Quite a lot of my work involves reviewing and evaluating programmes. Different aspects of programmes – from the services being provided to communities, to the mechanisms by which money gets channelled towards those services, to the overarching national plans that these services are supposed to be part of.  Whatever level I am working at, these reviews will generally involve some interaction with some of the people who are getting these services.  My clients (NGOs, donors, UN agencies) are understandably keen to know what difference their advice, ideas or money made.  But of course, when you speak to people in the community, while they often care passionately and speak eloquently about the conditions people live in, the progressions and the regressions, and the services that are available, the mechanisms by which these changes did or did not happen are of little concern to them.  They care somewhat less about whether it was this NGO or that NGO that made it happen, or whether it was aid money or government money that paid for it.  And while they might happen to know who paid for it, this fact is far less important than what went right or what went wrong.

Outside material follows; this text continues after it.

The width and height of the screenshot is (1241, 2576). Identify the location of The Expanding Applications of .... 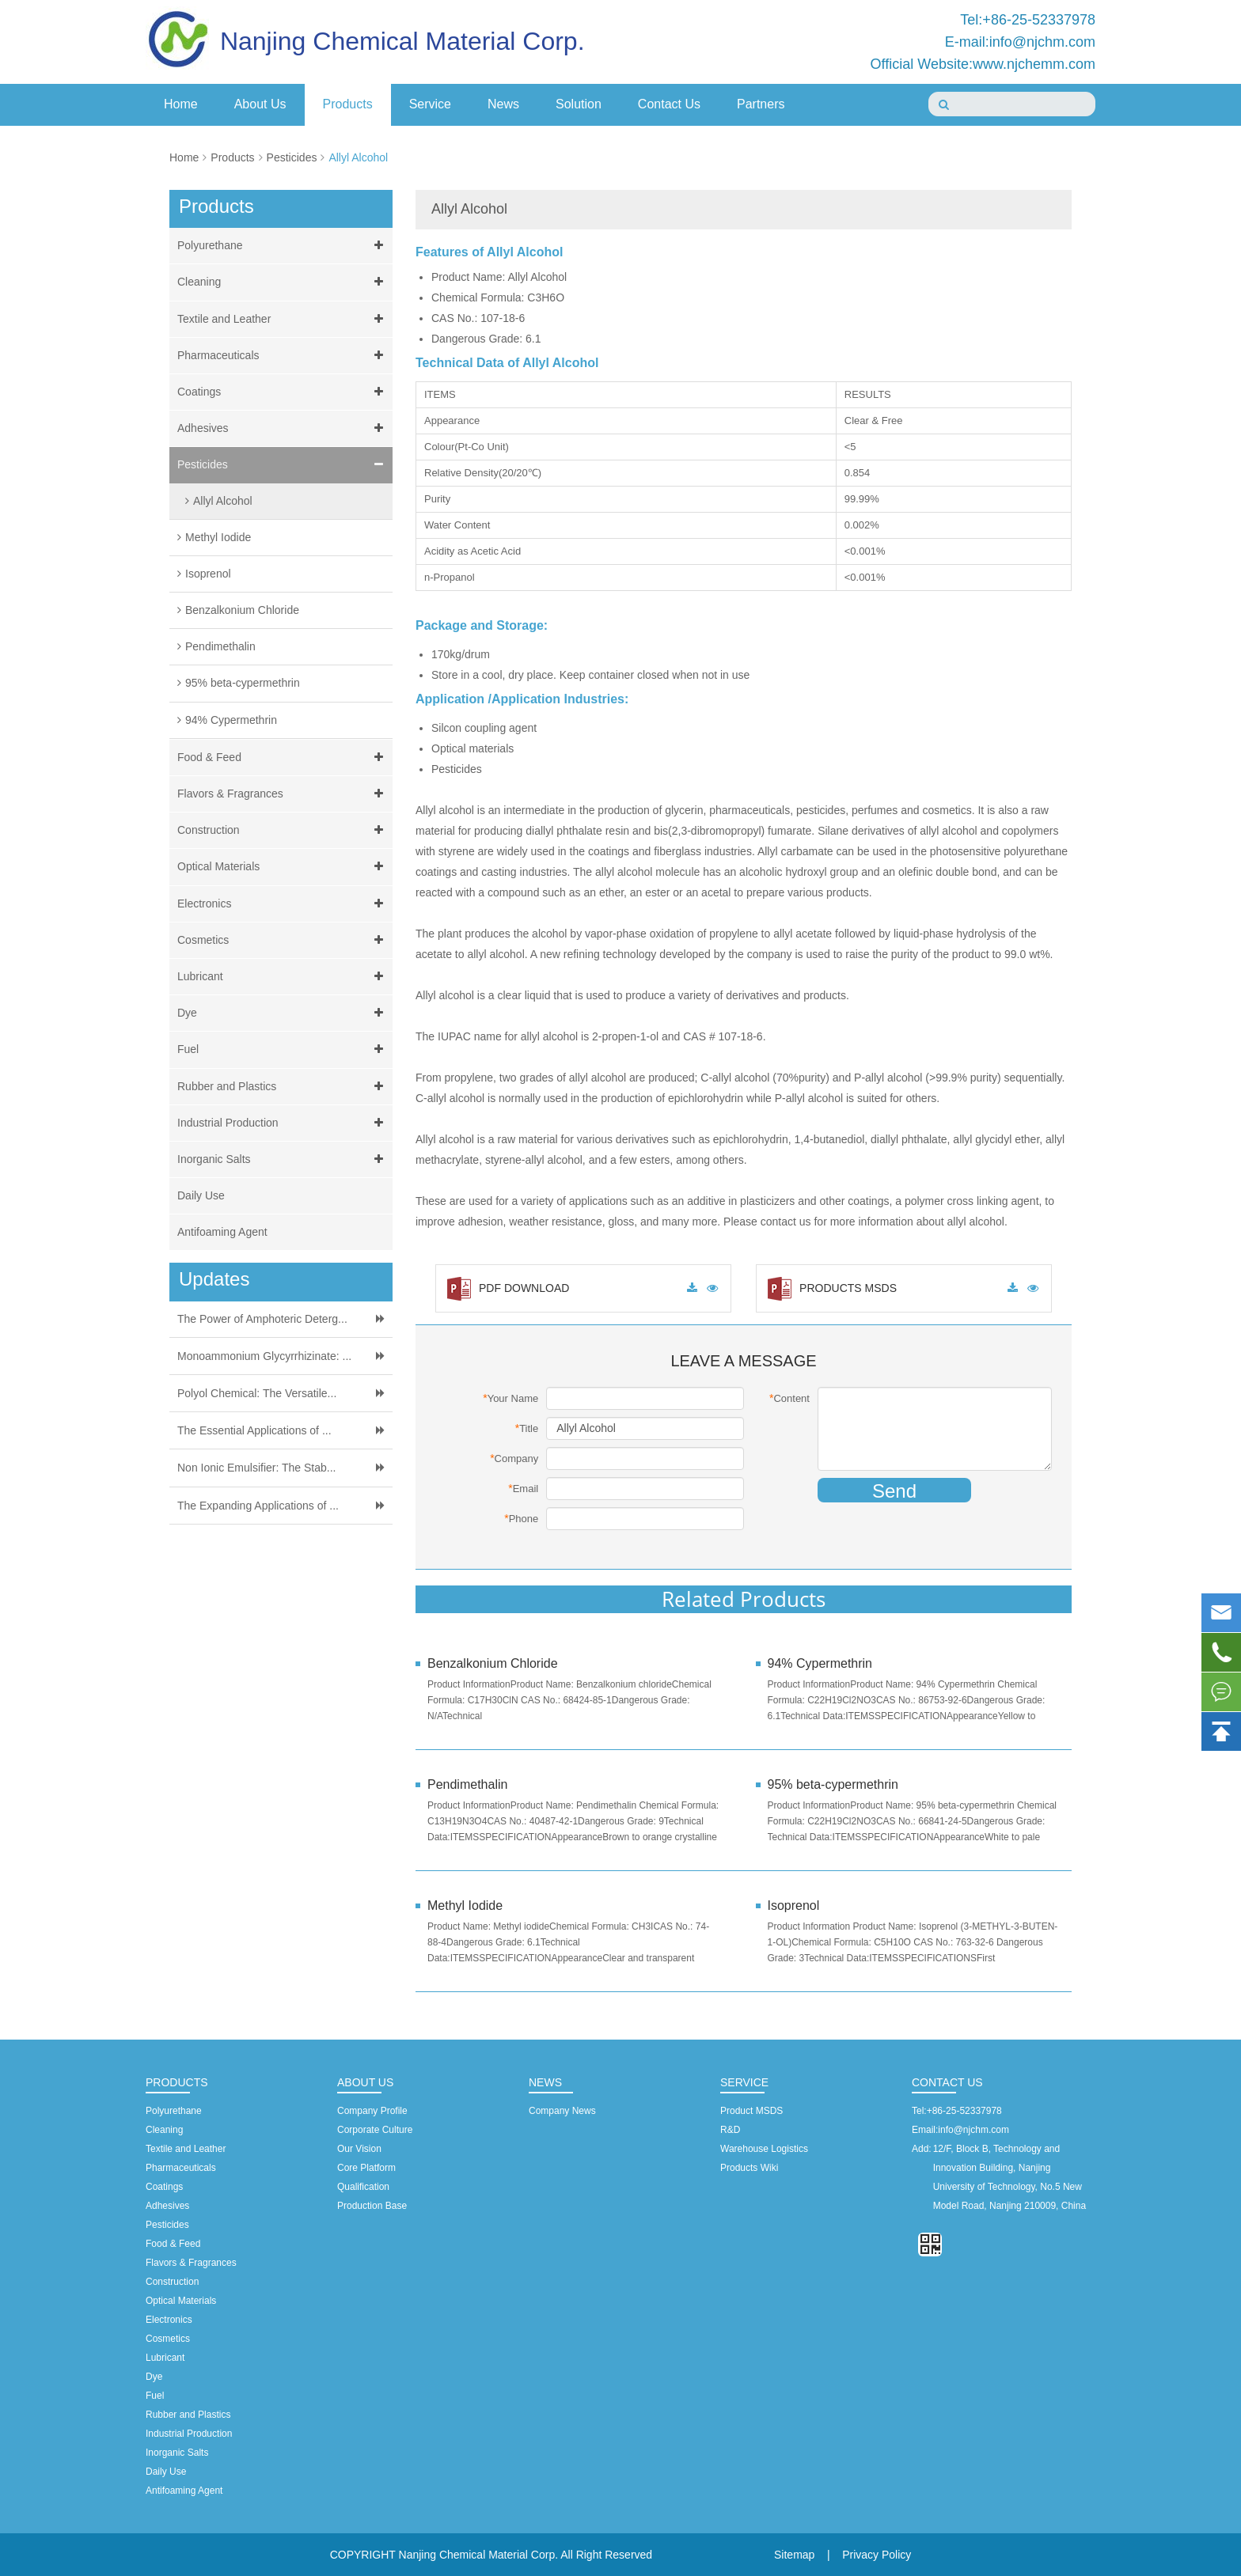
(258, 1505).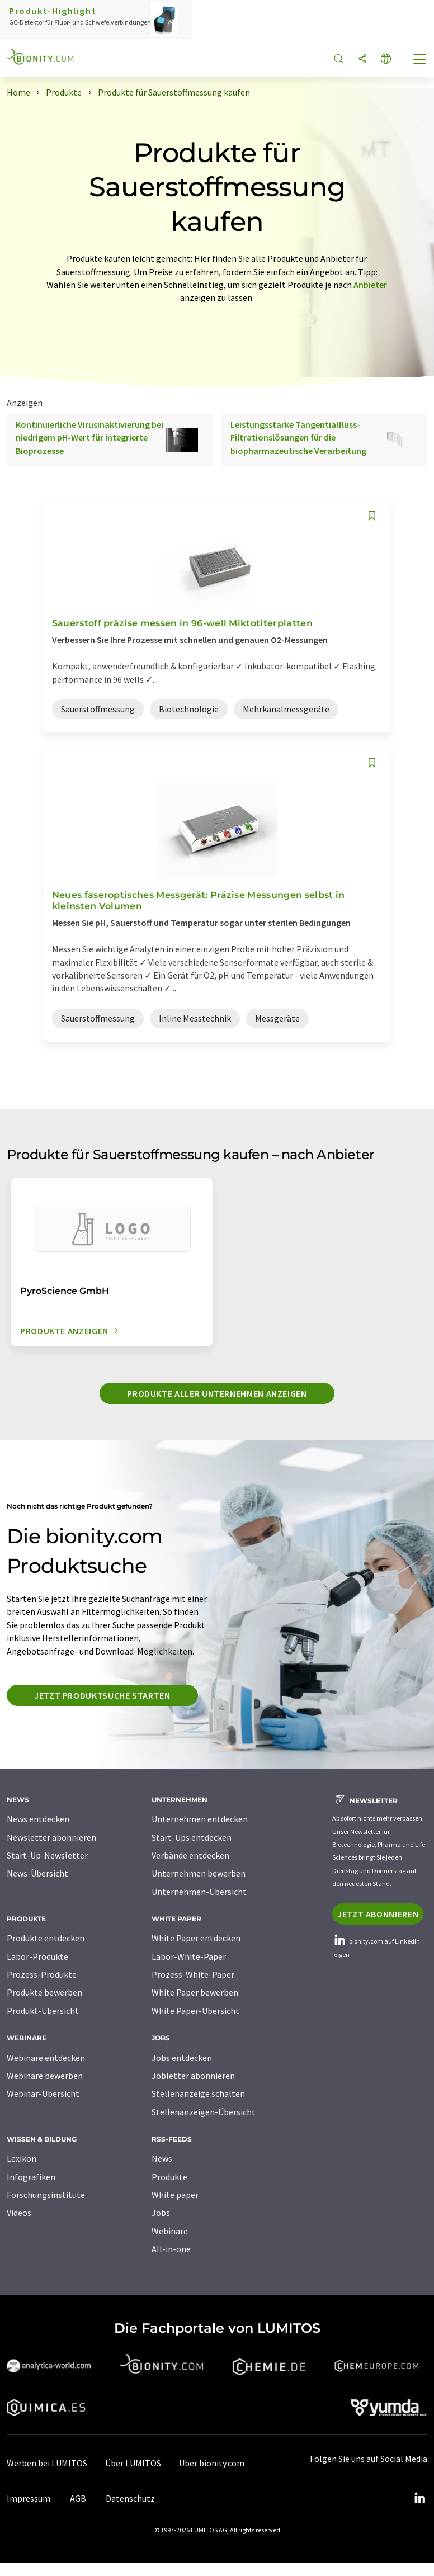  Describe the element at coordinates (19, 2212) in the screenshot. I see `Videos` at that location.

This, in my view, is exactly how it should be, even if it means a reviewer can’t honestly report which changes, or how much change, can be attributed to whom. 

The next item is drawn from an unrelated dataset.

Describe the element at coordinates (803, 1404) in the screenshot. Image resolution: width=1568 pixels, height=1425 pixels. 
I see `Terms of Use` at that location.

This poses a problem because most agencies implementing social welfare or development programmes are desperate to be able to attribute progress to themselves.  I’m often asked to find out from “aid recipients” what they thought of this particular project. This is not just a case of neediness – whether the money is coming from a government department, a foreign donor, a philanthropist or a publicly funded NGO, they all want to be able to show their results, and most wish to learn from and adapt what they are doing.  Well-designed experimental evaluations are an important tool for properly assessing the efficacy of interventions and policies, and there is a lively ongoing debate about how evidence is constructed and what the “results agenda” in development work means.  But while this debate is important, it is also important to recognise that most evaluations of development efforts do not require this level of rigour.  It is not necessary to re-evaluate every single programme using a randomised control trial, because once good experimental evidence is available for a given intervention or policy, you should try to roll it out to as many people as possible: withholding it from a control group is no longer necessary or ethical.  At this stage, evaluation should be more about how an intervention works in the real world, whether available evidence on efficacy was properly applied, and what the effects of doing this were on the entire population rather than only in an intervention group.  This sort of evaluation can be called “programme evaluation”, to differentiate it from experimental evaluation.

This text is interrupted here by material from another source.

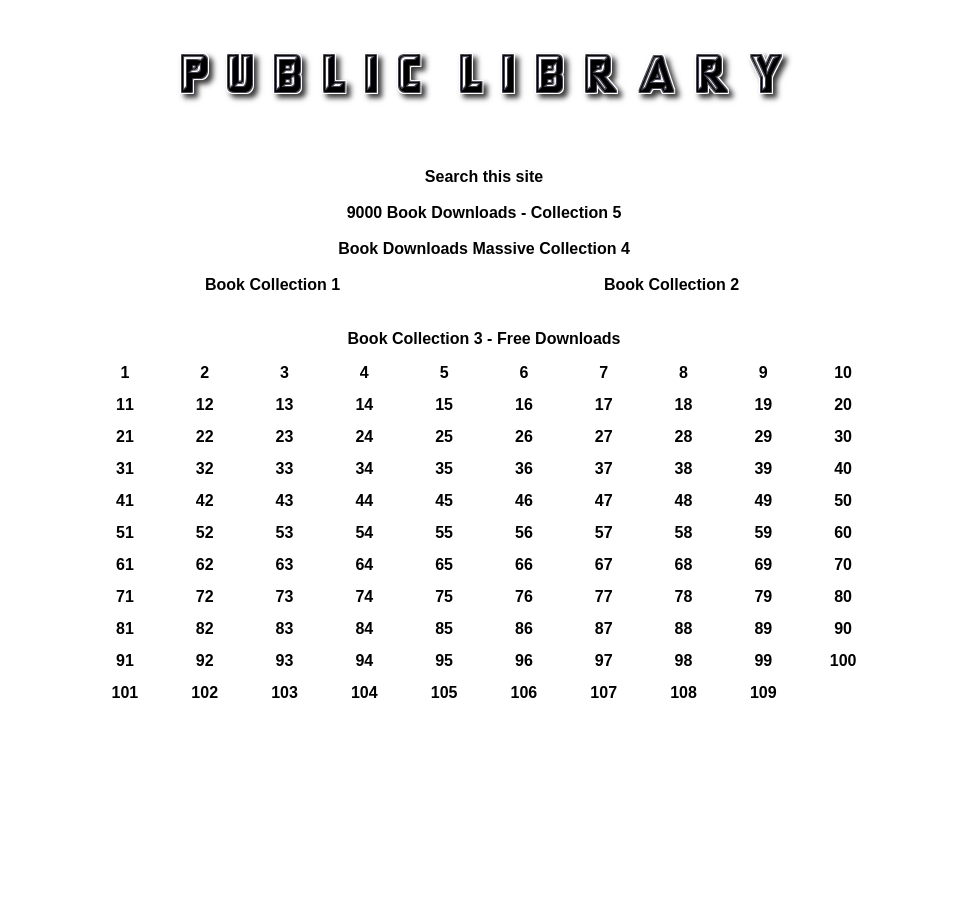 This screenshot has height=901, width=968. I want to click on 32, so click(205, 468). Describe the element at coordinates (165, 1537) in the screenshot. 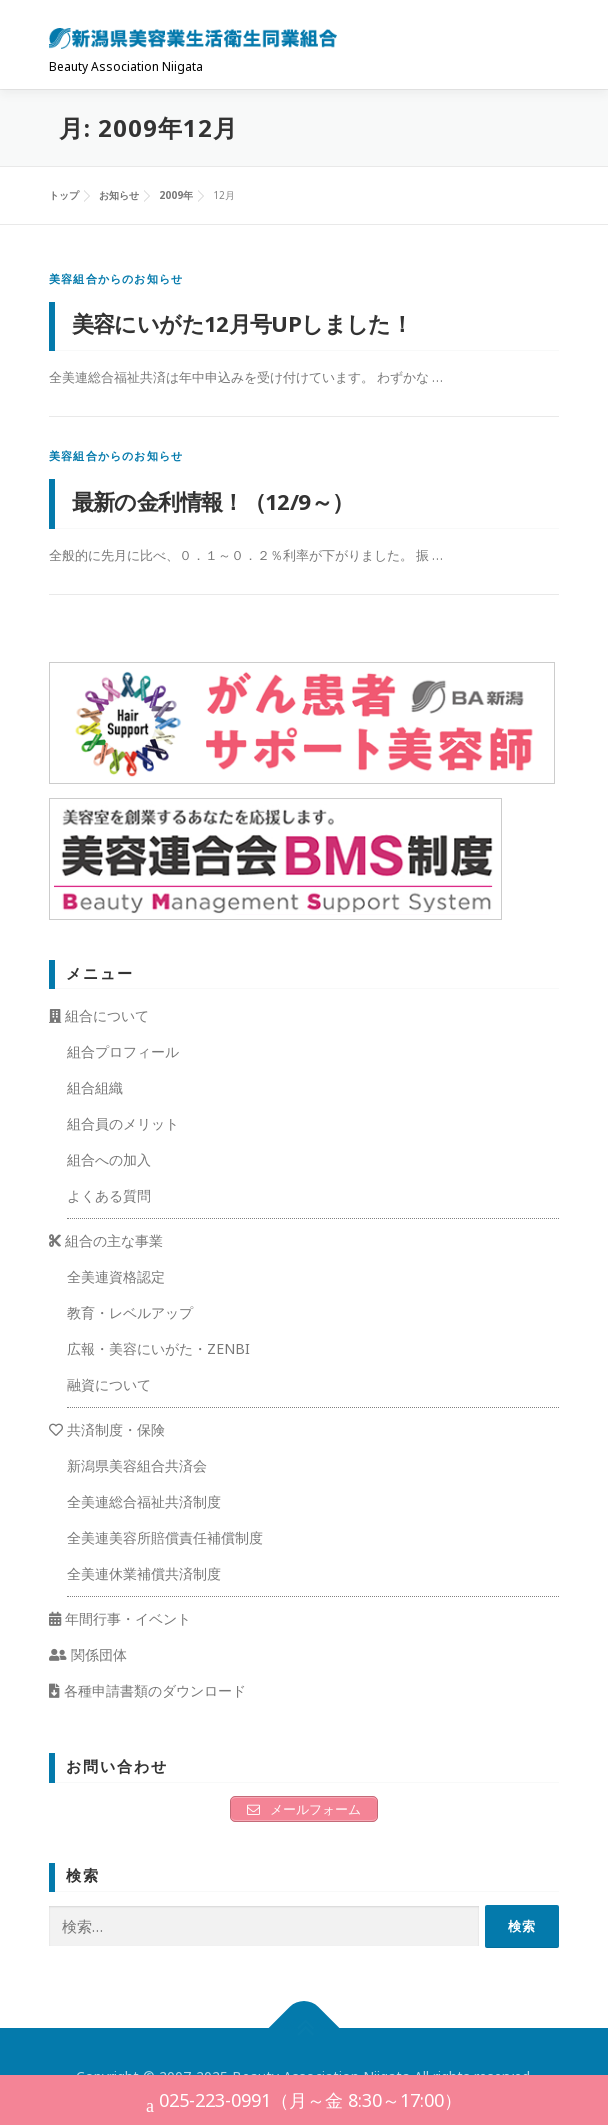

But however sophisticated they are, most programme evaluations can never truthfully attribute effects to a given programme, since most effects are likely to be the result of a combination of factors.  Any changes that can be identified certainly can’t really be attributed to who paid because money is fungible.  So doesn’t it make more sense for programme evaluations to be designed in ways that assess the contribution of a combination inputs rather than the attribution of effects to each input; and that reflect the realities and concerns of the people at the receiving end?  If so, shouldn’t the design of these evaluations focus on helping people to identify changes and to identify what could be done better, rather than on asking them if they remember which projects took place? And if this is the case, does it not also have implications for how programmes are designed and delivered in the first place? Make accountability grow; make aid vanish.